__What is being asked__.
Reproduce every entry exactly and leave its pictures out.

__Records for processing__.
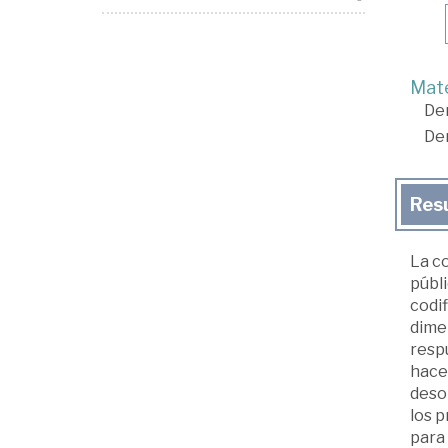
Mate
De
De
Res
La c
públi
codi
dimen
respu
hace
desor
los 
para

__Response area__.
Mate
De
De
Res
La c
públi
codi
dimen
respu
hace
desor
los 
para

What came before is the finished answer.